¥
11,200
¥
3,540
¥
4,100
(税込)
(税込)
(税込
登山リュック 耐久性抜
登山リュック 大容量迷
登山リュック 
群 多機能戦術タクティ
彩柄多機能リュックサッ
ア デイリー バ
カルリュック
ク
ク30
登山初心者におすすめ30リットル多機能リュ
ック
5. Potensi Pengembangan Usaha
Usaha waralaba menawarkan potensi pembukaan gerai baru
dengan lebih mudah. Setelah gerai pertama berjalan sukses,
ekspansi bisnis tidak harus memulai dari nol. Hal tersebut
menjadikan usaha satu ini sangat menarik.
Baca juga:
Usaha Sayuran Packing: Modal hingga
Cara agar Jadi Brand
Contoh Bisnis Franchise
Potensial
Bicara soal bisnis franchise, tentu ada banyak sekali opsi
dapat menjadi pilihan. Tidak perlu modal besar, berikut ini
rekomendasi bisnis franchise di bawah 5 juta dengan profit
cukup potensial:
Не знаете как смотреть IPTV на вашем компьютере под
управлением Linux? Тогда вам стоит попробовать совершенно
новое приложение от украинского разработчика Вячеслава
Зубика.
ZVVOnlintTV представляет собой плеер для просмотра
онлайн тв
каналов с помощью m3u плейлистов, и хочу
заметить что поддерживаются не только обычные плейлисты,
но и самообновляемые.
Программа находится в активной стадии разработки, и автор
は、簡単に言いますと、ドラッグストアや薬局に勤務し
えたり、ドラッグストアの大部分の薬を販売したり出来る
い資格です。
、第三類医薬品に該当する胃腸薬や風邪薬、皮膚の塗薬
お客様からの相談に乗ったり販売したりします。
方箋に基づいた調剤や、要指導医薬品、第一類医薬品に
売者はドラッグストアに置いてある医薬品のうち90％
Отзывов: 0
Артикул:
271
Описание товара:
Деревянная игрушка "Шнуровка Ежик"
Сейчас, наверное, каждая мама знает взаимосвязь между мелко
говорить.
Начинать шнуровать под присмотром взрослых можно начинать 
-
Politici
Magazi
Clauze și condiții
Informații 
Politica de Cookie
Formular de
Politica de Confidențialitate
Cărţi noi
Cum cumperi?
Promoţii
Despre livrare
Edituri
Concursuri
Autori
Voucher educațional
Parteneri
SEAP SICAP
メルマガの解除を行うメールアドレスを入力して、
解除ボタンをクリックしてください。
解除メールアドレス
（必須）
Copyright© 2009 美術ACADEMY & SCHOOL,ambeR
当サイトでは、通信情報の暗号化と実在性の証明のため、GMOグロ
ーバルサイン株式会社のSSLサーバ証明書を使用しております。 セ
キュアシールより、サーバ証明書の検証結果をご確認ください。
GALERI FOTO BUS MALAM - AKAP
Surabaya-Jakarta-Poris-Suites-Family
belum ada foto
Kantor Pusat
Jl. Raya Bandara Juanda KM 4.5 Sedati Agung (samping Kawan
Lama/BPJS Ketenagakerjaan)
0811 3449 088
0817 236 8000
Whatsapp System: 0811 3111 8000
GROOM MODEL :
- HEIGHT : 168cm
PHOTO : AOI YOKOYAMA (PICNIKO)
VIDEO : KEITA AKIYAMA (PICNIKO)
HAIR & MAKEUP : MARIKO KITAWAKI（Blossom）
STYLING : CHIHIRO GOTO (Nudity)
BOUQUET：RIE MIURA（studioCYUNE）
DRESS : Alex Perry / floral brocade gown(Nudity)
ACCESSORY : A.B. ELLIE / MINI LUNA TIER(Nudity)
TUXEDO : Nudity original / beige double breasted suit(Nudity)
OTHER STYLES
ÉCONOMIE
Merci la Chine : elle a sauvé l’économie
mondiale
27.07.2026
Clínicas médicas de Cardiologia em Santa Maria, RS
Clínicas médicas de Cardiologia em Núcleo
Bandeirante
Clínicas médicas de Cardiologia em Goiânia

=-=-=-=-=

- [REQUIRED WORK]:
Taking the records above as input, show every line in which the word "Nudity" is present.

- [YOUR SOLUTION]:
STYLING : CHIHIRO GOTO (Nudity)
DRESS : Alex Perry / floral brocade gown(Nudity)
ACCESSORY : A.B. ELLIE / MINI LUNA TIER(Nudity)
TUXEDO : Nudity original / beige double breasted suit(Nudity)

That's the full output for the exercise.